In this work, you are required to build a GNN training pipline. Then you can truly use the Graph Neural Network.

First, we need to download the dataset and load data.

In [1]:
import torch_geometric.transforms as T
from torch_geometric.datasets import Planetoid
dataset = Planetoid("./", "Cora", transform=T.NormalizeFeatures())

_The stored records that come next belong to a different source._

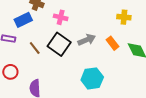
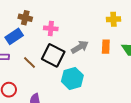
orange rectangle: (112, 43) -> (106, 47), turned 48
cyan hexagon: (92, 78) -> (72, 78), moved

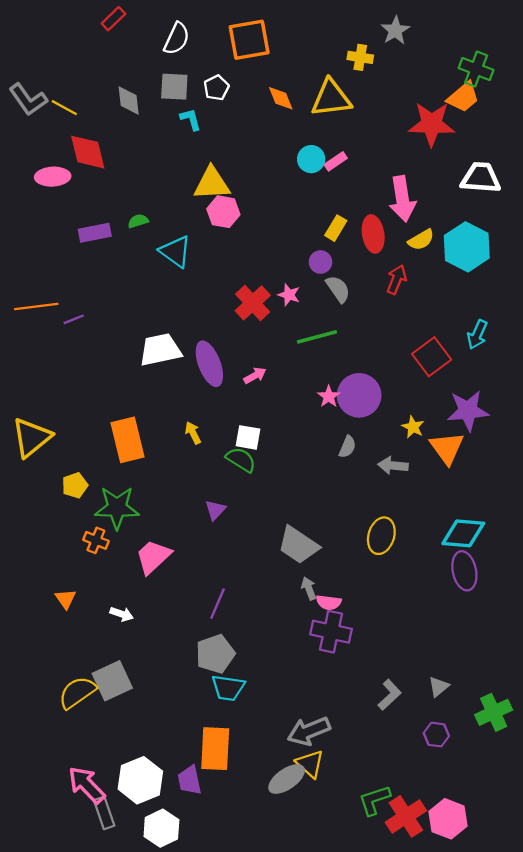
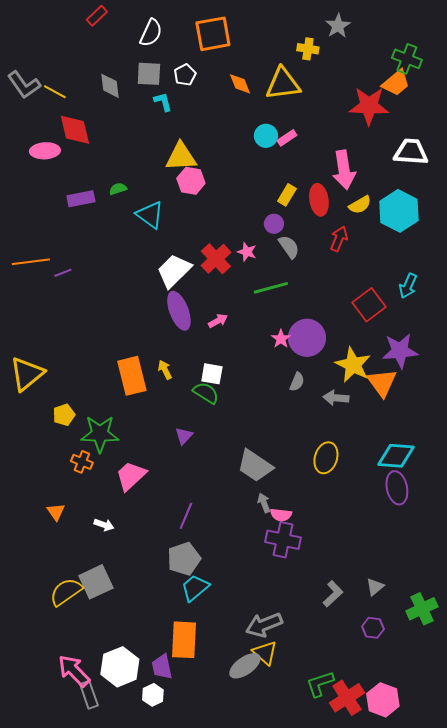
white trapezoid: (160, 350) -> (174, 271), moved, turned -33
yellow star: (413, 427) -> (353, 365), size x1.8
orange rectangle: (127, 440) -> (132, 376), moved
cyan trapezoid: (228, 688) -> (195, 588), turned 132
white hexagon: (161, 828) -> (153, 695), moved, size x0.7

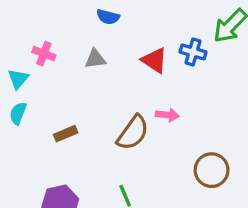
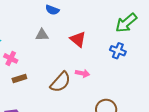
blue cross: (193, 52) -> (118, 51), moved
pink cross: (44, 54) -> (11, 58), moved

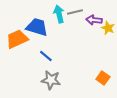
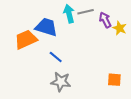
purple arrow: (94, 20) -> (105, 20), turned 56
orange square: (103, 78) -> (114, 80), turned -32

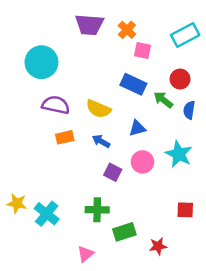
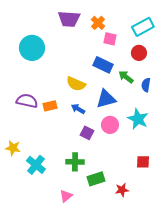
red circle: (180, 79) -> (139, 53), moved
purple semicircle: (56, 105) -> (27, 101), moved
blue triangle: (137, 128) -> (106, 99), size x1.5
yellow star: (17, 203) -> (13, 148), moved

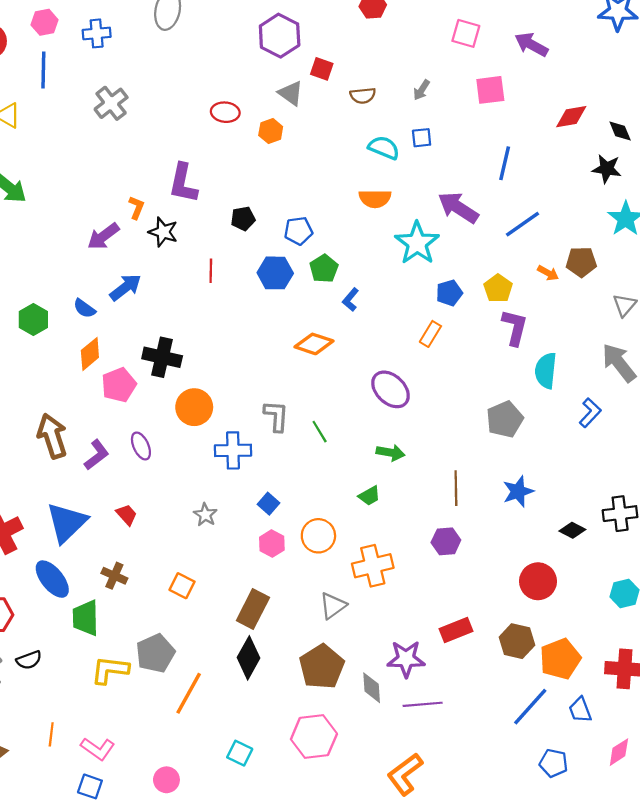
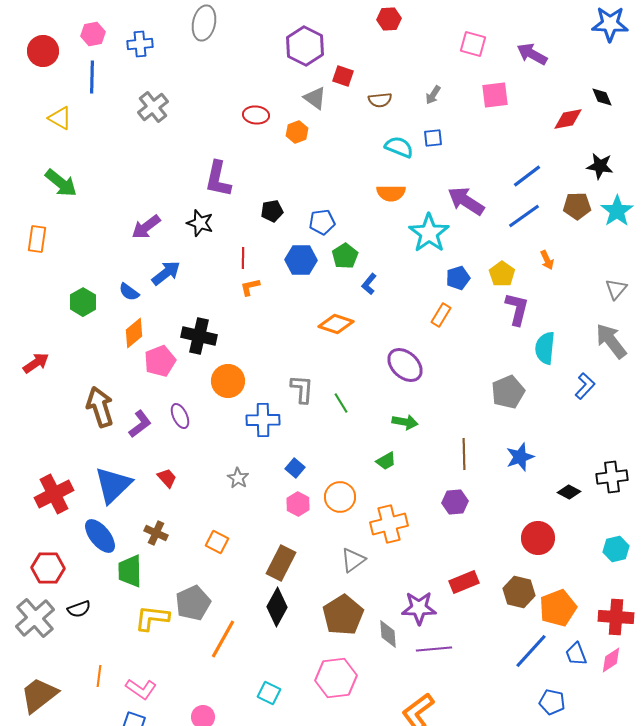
black diamond: (620, 131) -> (602, 97), moved
blue line: (505, 163) -> (527, 176), moved, turned 40
orange L-shape: (137, 208) -> (250, 287), moved, turned -125
brown pentagon: (581, 262) -> (577, 206), moved
orange arrow: (548, 273) -> (547, 260), turned 36
pink diamond: (619, 752) -> (611, 660), moved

  return numba.jit(cache=True)(func)


Downloading https://github.com/kimiyoung/planetoid/raw/master/data/ind.cora.x
Downloading https://github.com/kimiyoung/planetoid/raw/master/data/ind.cora.tx
Downloading https://github.com/kimiyoung/planetoid/raw/master/data/ind.cora.allx
Downloading https://github.com/kimiyoung/planetoid/raw/master/data/ind.cora.y
Downloading https://github.com/kimiyoung/planetoid/raw/master/data/ind.cora.ty
Downloading https://github.com/kimiyoung/planetoid/raw/master/data/ind.cora.ally
Downloading https://github.com/kimiyoung/planetoid/raw/master/data/ind.cora.graph
Downloading https://github.com/kimiyoung/planetoid/raw/master/data/ind.cora.test.index
Processing...
Done!


AttributeError: 'Data' object has no attribute 'edge_weight'

In [3]:
print(data)

Data(edge_index=[2, 10556], test_mask=[2708], train_mask=[2708], val_mask=[2708], x=[2708, 1433], y=[2708])


In [10]:
data = dataset[0]

x = data.x
edge_index = data.edge_index


Then, you need to implement a GNN model. You may copy the GCNConv from your work two weeks ago, and build the model with the convolution layers.

In [11]:
from torch_geometric.nn import MessagePassing
import torch.nn as nn
class PyG_GCNConv(MessagePassing):
    def __init__(self, in_channels, out_channels):
        super(PyG_GCNConv, self).__init__(aggr='add')  # "Add" aggregation.
        self.lin = nn.Linear(in_channels, out_channels)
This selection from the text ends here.